Dans un marché de l’emploi soi-disant en tension, où les entreprises se plaignent de ne pas trouver les talents dont elles ont besoin, les cadres racontent un tout autre son de cloche. Loin des discours sur la pénurie de candidats, ils dénoncent des processus de recrutement de plus en plus longs, complexes et éprouvants. Une course d’obstacles épuisante et démotivante, qui les laisse sur le carreau, le moral en berne.
Le parcours du combattant des entretiens à n’en plus finir
Premier constat accablant : la multiplication des entretiens pour un même poste. D’après une récente étude de l’Apec, la durée moyenne des processus de recrutement est passée de 9 semaines en 2020 à 12 semaines en 2023. Les cadres enchaînent les rendez-vous, parfois jusqu’à 9 ou 10, avant une potentielle embauche.
J’ai dû passer neuf entretiens, c’était interminable. À chaque fois, on me donnait une nouvelle étape, un nouveau test ou un nouvel interlocuteur. J’avais l’impression de ne jamais en voir le bout.
Clémence, 29 ans, cadre à Paris
Entretiens RH pour jauger la personnalité, entretiens techniques pour vérifier les compétences, entretiens avec la hiérarchie pour tester la motivation… Les candidats doivent se rendre disponibles encore et encore, jongler avec leur emploi du temps déjà chargé, sans aucune garantie à la clé.
Des tests et des épreuves XXL
Comme si la valse des entretiens ne suffisait pas, les recruteurs y ajoutent des batteries de tests et de mises en situation souvent démesurées. QCM de personnalité, questionnaires techniques, études de cas sur plusieurs jours… Les cadres croulent sous les épreuves chronophages et énergivores.
Après déjà trois entretiens, on m’a donné un dossier de 300 pages à analyser en 5 jours. Impossible à caser dans mon emploi du temps. J’ai dû poser des congés pour réussir à tout faire.
Claire, 27 ans, en recherche dans la finance
Des tests souvent déconnectés de la réalité du poste et peu révélateurs des aptitudes réelles. Mais les candidats n’ont pas le choix. Dans un marché présumé favorable aux entreprises, impossible de dire non sous peine d’être éliminé.
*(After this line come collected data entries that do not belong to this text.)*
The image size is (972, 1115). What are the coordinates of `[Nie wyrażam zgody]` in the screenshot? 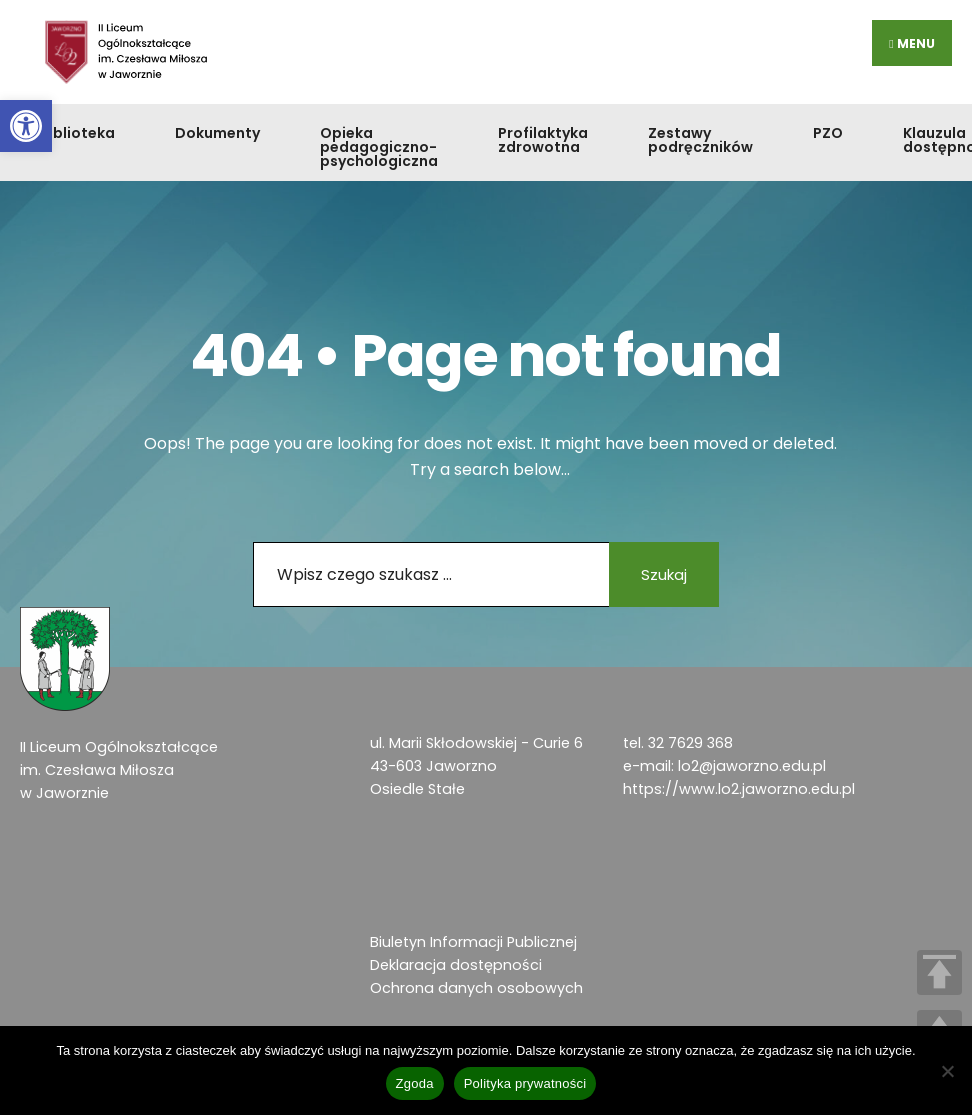 It's located at (947, 1071). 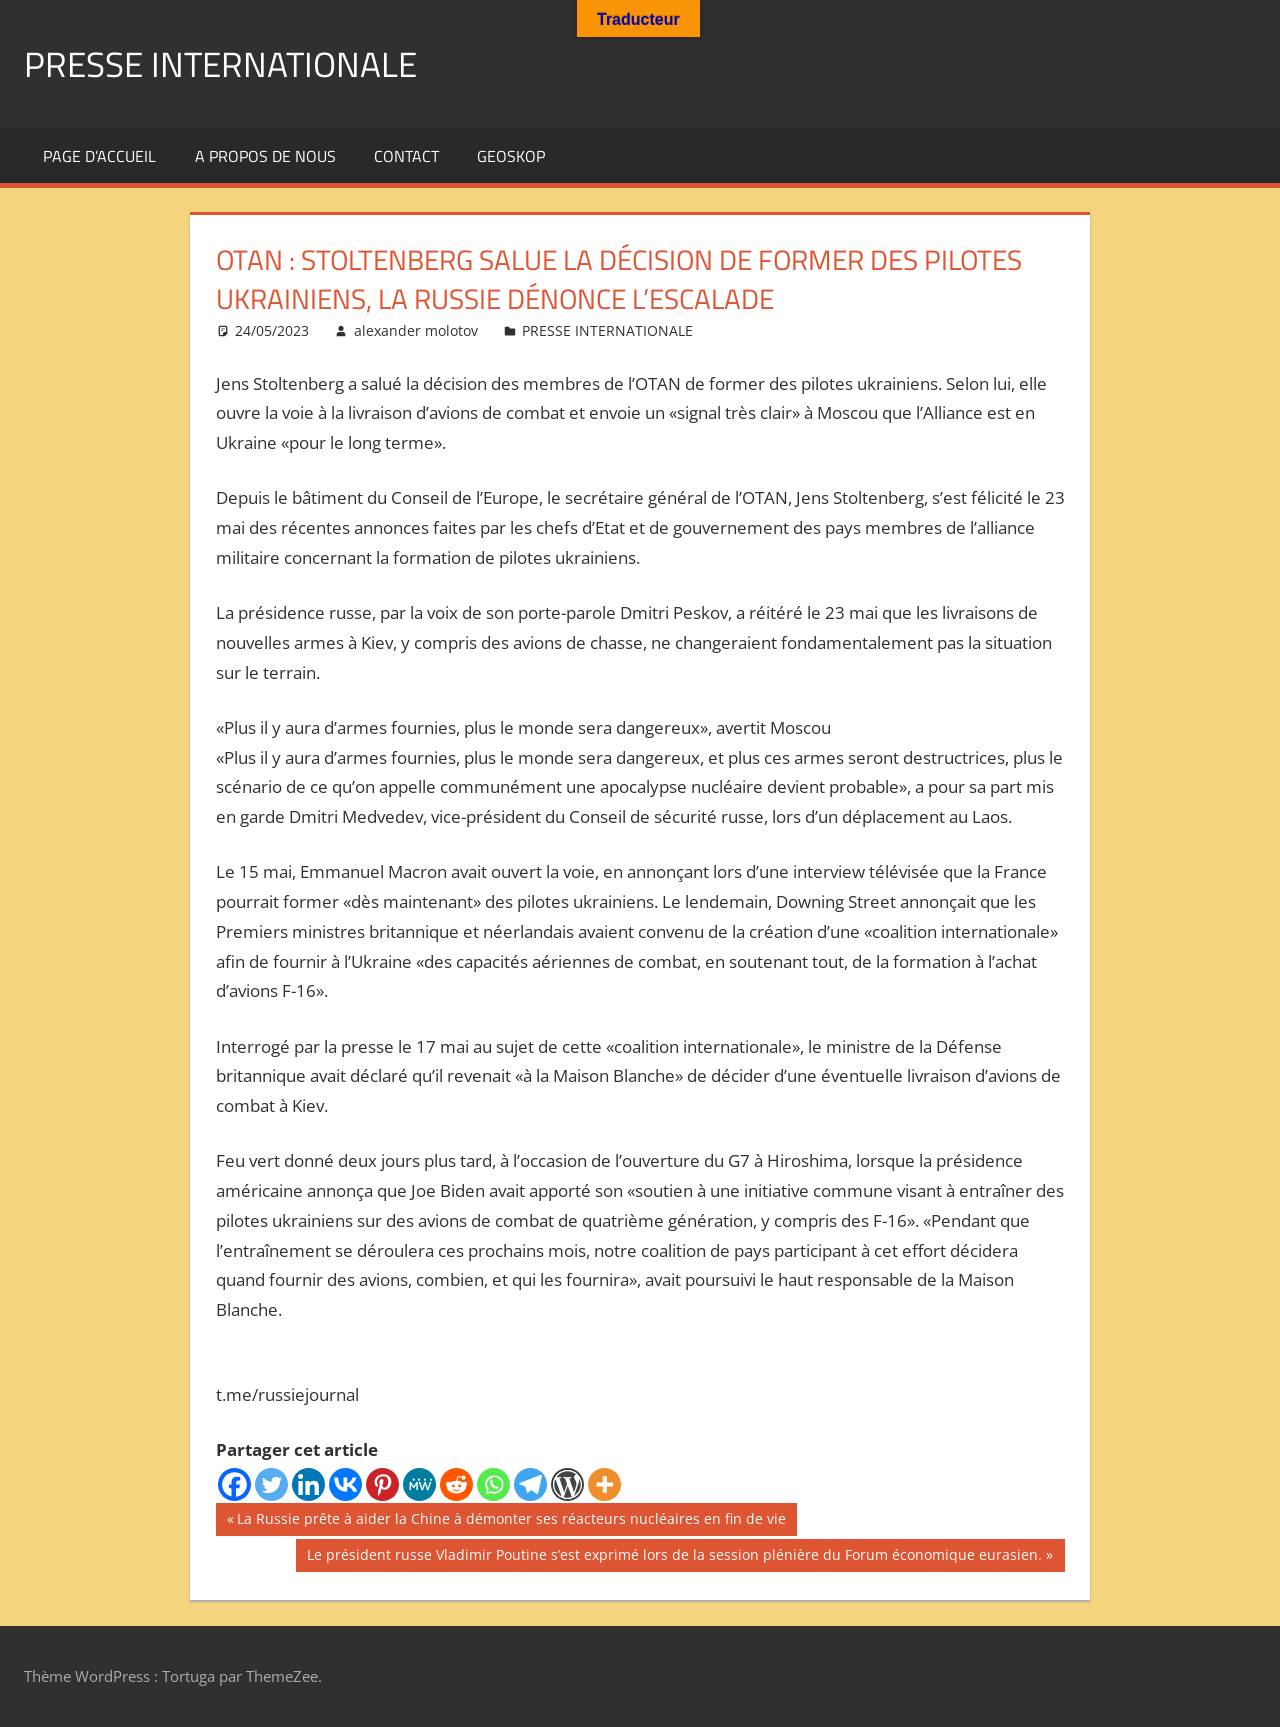 What do you see at coordinates (493, 1484) in the screenshot?
I see `[Whatsapp]` at bounding box center [493, 1484]. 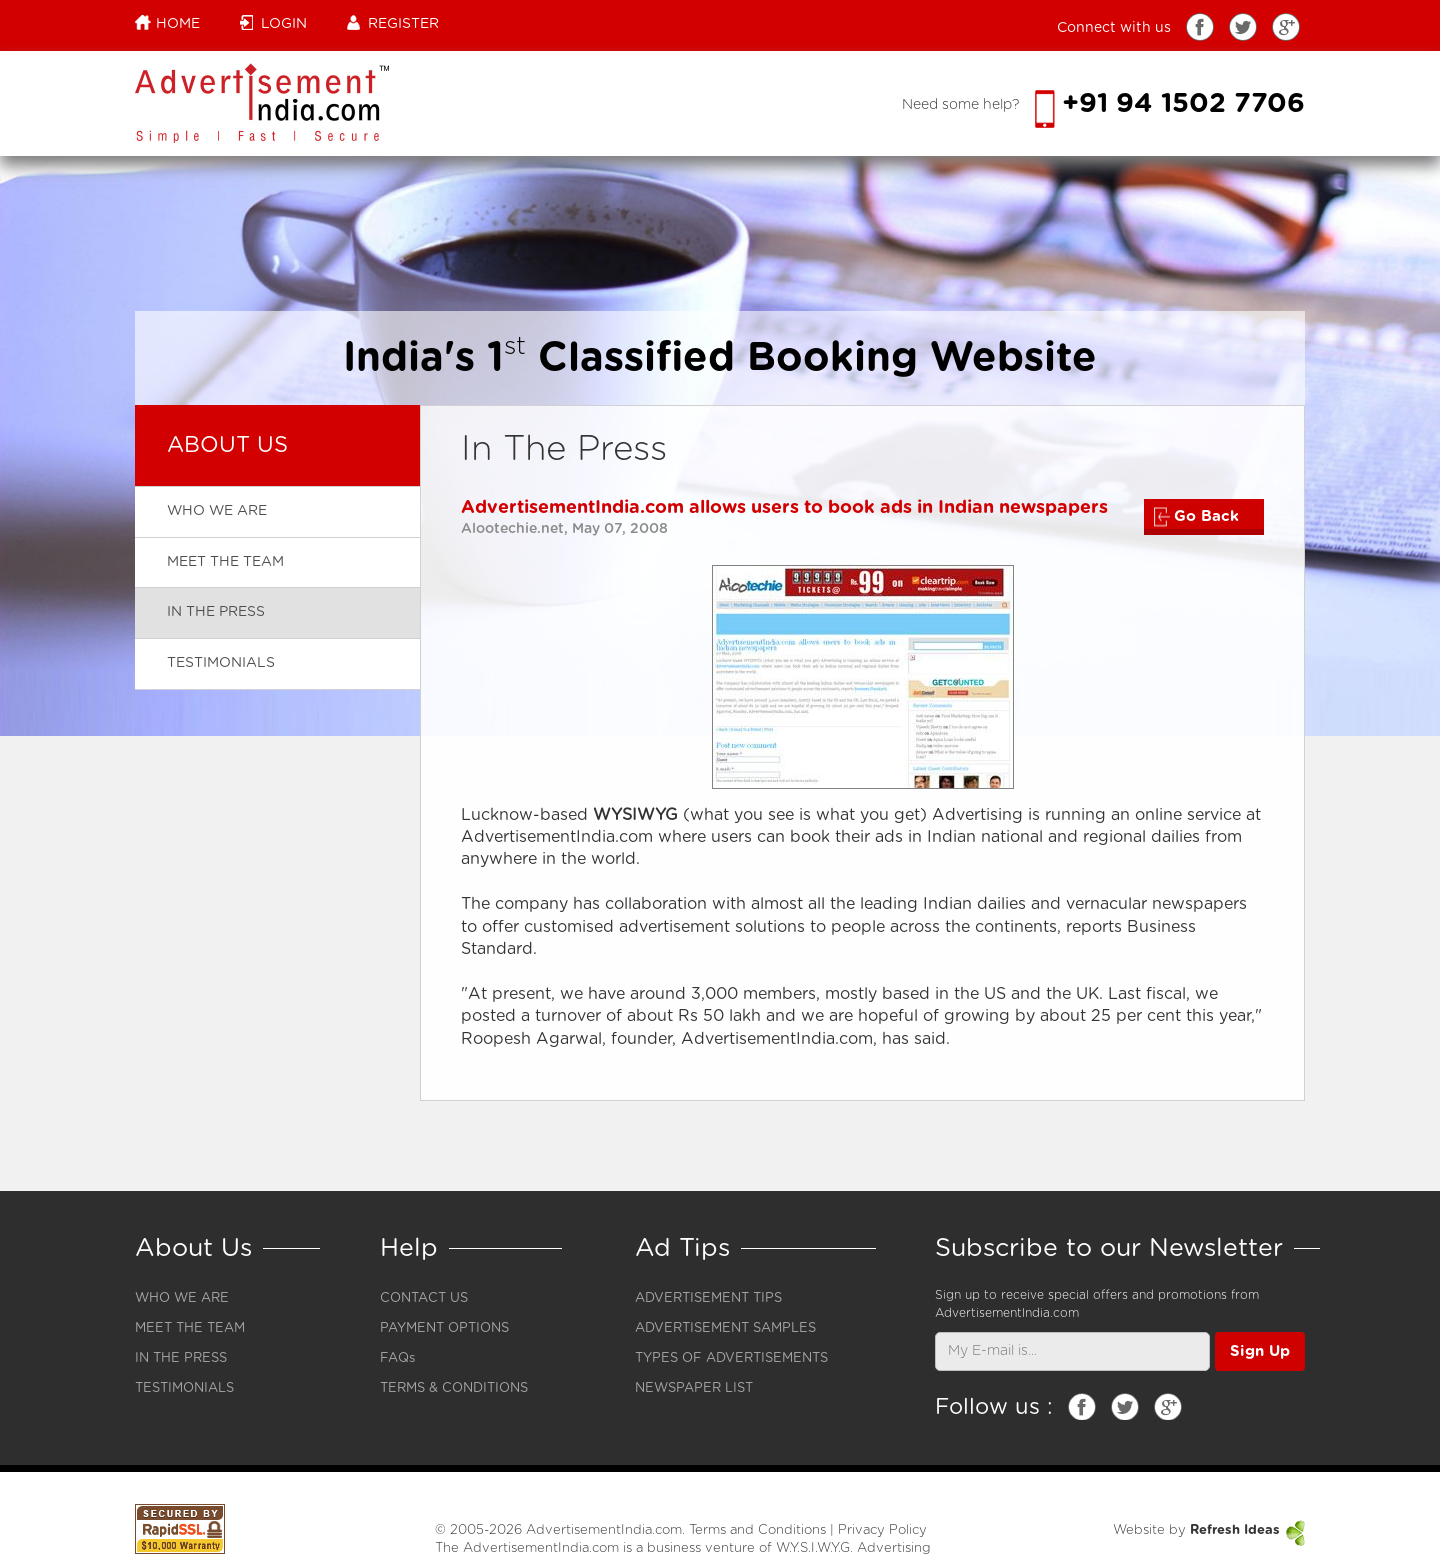 I want to click on Login, so click(x=273, y=23).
Le grand flou du processus de recrutement
Autre grief des cadres : le manque de transparence et d’information sur le déroulé des recrutements. Combien d’étapes ? Quels délais ? Quels interlocuteurs ? Souvent, les candidats naviguent à vue, sans feuille de route ni calendrier précis.
C’est opaque et épuisant. On ne sait jamais où on va, combien de temps ça va prendre. Et impossible d’obtenir des réponses claires des recruteurs, ils sont aux abonnés absents.
Julien, 32 ans, ingénieur
Un manque de considération et de communication de la part des services RH qui irrite les candidats. Sollicités en permanence mais peu informés en retour, certains finissent par jeter l’éponge, découragés par tant d’opacité.
Quand chercher un emploi devient un job à plein temps
Pris dans cet engrenage infernal, certains cadres n’ont d’autre choix que de démissionner pour pouvoir mener leurs recherches correctement. C’est le cas de Claire qui, débordée par son job actuel, a fini par quitter son entreprise pour se consacrer à sa quête d’un nouveau poste.
Chercher un emploi, c’est devenu un boulot à temps complet. Avec tous ces rendez-vous et ces tests, impossible de suivre en parallèle d’un vrai job. J’ai dû lâcher mon CDI pour enfin réussir à décrocher des entretiens.
Claire
Un sacrifice lourd de conséquences, surtout dans un contexte économique déjà compliqué. Mais face à des processus de recrutement exigeants et chronophages, difficile de faire autrement pour rester dans la course.
Repenser les processus de recrutement, une urgence pour les entreprises
Alors que le marché de l’emploi des cadres est supposé être en leur faveur, leur expérience réelle est tout autre. Confrontés à des processus de recrutement à rallonge et éprouvants, beaucoup s’épuisent et finissent par renoncer, écœurés.
Un constat qui doit alerter les entreprises et les pousser à revoir leurs pratiques d’embauche. Raccourcir et fluidifier les processus, mieux communiquer, davantage considérer les candidats… Autant de pistes pour (r)attirer les talents, au-delà des grands discours sur les difficultés de recrutement.
Car à trop en demander aux candidats, les entreprises prennent le risque de les voir fuir, au profit d’employeurs aux méthodes plus respectueuses et efficaces. Un enjeu crucial dans un monde du travail en pleine mutation, où attirer et fidéliser devient plus stratégique que jamais.